This is then, for all those reasons, Wes Anderson's most thoughtful, entertaining, technically accomplished and tragic film to date.  It's also, for those that care, the best movie of the year to date. 

THE GRAND BUDAPEST HOTEL premiered at Berlin 2014 and is currently on release in the Netherlands, France, Belarus, Belgium, Germany, Greece, Israel, Macedonia, Austria, the UK, Ireland and the USA. It opens on March 13th in the Czech Republic and Kazakhstan; on March 14th  in Canada and Lithuania; on March 20th in Hungary, Singapore and Slovakia; on March 21st in Spain, Norway, Romania and Sweden; on March 27th in Argentina and Denmark; on March 28th in Estonia and Poland; on April 3rd in Brazil and Chile, on April 10th in Australia, Italy, New Zealand and Portugal; on April 11th in Finland; on April 18th in Turkey and in June in Japan. 

Tuesday, May 29, 2012

MOONRISE KINGDOM


Wes Anderson was, for me, a film-maker like Tim Burton.  A man with a distinct and beautiful visual style but whose tendency to rework the same themes, with the same actors, playing essentially the same characters, had begun to pall.  I particularly hated his last live action film, THE DARJEELING LIMITED, for its self-absorption, narcissism, rather exploitative attitude toward its Indian context, and ultimately for just being dull. With this in mind, I went into  MOONRISE KINGDOM with barely any hope that I would find the kind of film - at once whimsical and yet also profound (echoes of Tarsem Singh's THE FALL!) - that I had fallen in love with while watching THE ROYAL TENENBAUMS.

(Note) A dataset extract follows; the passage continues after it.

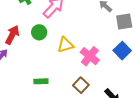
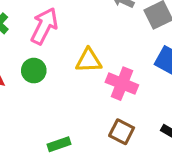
yellow triangle: (65, 45) -> (89, 60), moved, turned 30

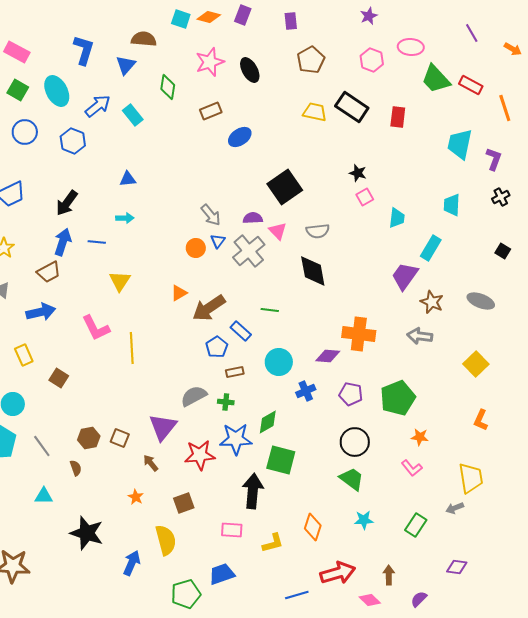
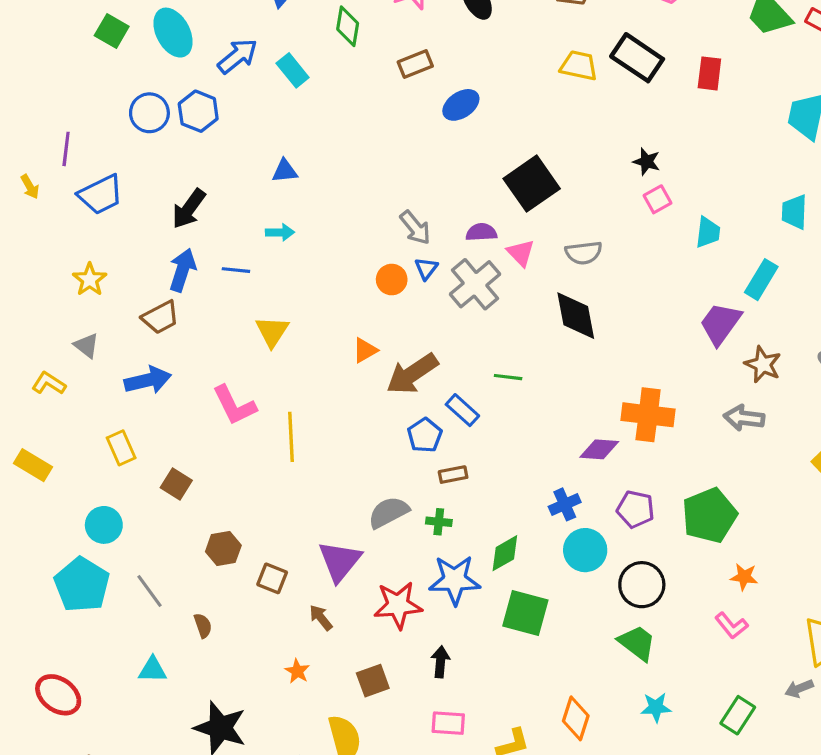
blue circle: (25, 132) -> (149, 113), moved
cyan circle: (279, 362) -> (585, 550), moved
brown hexagon: (89, 438) -> (223, 549), moved
black arrow: (253, 491) -> (440, 662), moved, size x0.6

Well, my fears were groundless. MOONRISE KINGDOM is a simply wonderful film.  It is, of course, beautifully designed, rich in background detail, empathetically scored, and well-acted.  It affects a sweet yet knowing innocence - it's full of characters struggling to deal honestly with themselves and their loved ones - it deals with the darkest of emotions but it drips with hope - in friendship, in people doing the right thing - in family.  It's as if everything that began to feel so clichéd about Wes Anderson has finally been re-united with sincere emotion - and that this emotional authenticity has cut through the stagey-ness of the costumes, locations, soundtrack - and transformed a whimsical confection into something altogether more lasting, provocative and memorable.  It's as if Wes Anderson finally gave in and just told the story he always wanted to tell - about first love.

Suzy B (Kara Hayward) falls in love with an eagle-scout called Sam (Jared Gilman) one golden summer in 1965. The carefully hatched plan to leave together triggers a sequence of scrapes, jams, shenanigans, emotional revelations and deeds good and ill.  

Anderson perfectly captures that intensity of feeling when you're a kid and you feel nobody understands you apart from this one perfect person. Suzy's trying to escape her family - her kid brothers, her distant father (Bill Murray) and the mother (Frances McDormand) she suspects of sleeping with local policeman (Bruce Willis). Sam's an orphan and a misfit with a good heart. In one of the most affecting scenes, written in exact mimicry of how we speak at that age, Sam tells Suzy he loves her but she's talking nonsense for hating her parents. Suzy and Sam run away together.  They're at the age and living in the time when you're hold world fits into a suitcase, and you take your're favourite adventure stories rather than clothes. When you can place you're entire life into the hands of another person without second-guessing yourself.  

There's a deep vein of melancholy running through the film. Most of the adults seem desperately lonely, none moreso than Ed Norton's majestically decent scout leader.  The exception is the almost mechanical Social Services, played by Tilda Swinton with steely efficiency. But the kids are in their own world, where all things are possible, and where adults barely skim the surface, except as occasional constraints and only too rarely as facilitators. There's excitement and wonder and threat and crushing disappointment. As the movie builds to a pivotal final scene (superbly scored to Britten's Noye's Fludde) I realised that I deeply cared about these kids.  I wanted desperately to know what they happened to them, and not just to download the soundtrack they were listening to. It's been a long time, but we finally have a Wes Anderson movie that makes us feel as well as admire its surfaces.  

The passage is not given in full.